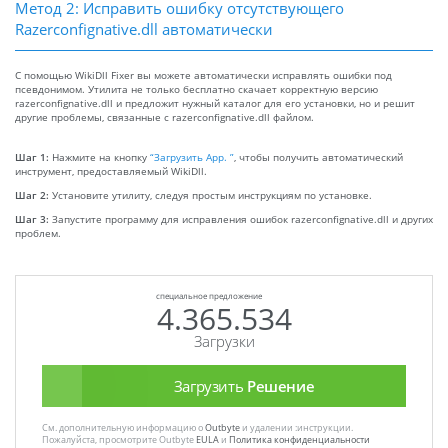
Метод 2: Исправить ошибку отсутствующего
Razerconfignative.dll автоматически
С помощью WikiDll Fixer вы можете автоматически исправлять ошибки под
псевдонимом. Утилита не только бесплатно скачает корректную версию
razerconfignative.dll и предложит нужный каталог для его установки, но и решит
другие проблемы, связанные с razerconfignative.dll файлом.
Шаг 1:
Нажмите на кнопку
“Загрузить App. ”
, чтобы получить автоматический
инструмент, предоставляемый WikiDll.
Шаг 2:
Установите утилиту, следуя простым инструкциям по установке.
Шаг 3:
Запустите программу для исправления ошибок razerconfignative.dll и других
проблем.
специальное предложение
4.365.534
Загрузки
Загрузить
Решение
См. дополнительную информацию о
Outbyte
и удалении :инструкции.
Пожалуйста, просмотрите Outbyte
EULA
и
Политика конфиденциальности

#####

● To do:
Copy out whichever lines of the listing contain the word "WikiDll".

● Result for this exercise:
С помощью WikiDll Fixer вы можете автоматически исправлять ошибки под
инструмент, предоставляемый WikiDll.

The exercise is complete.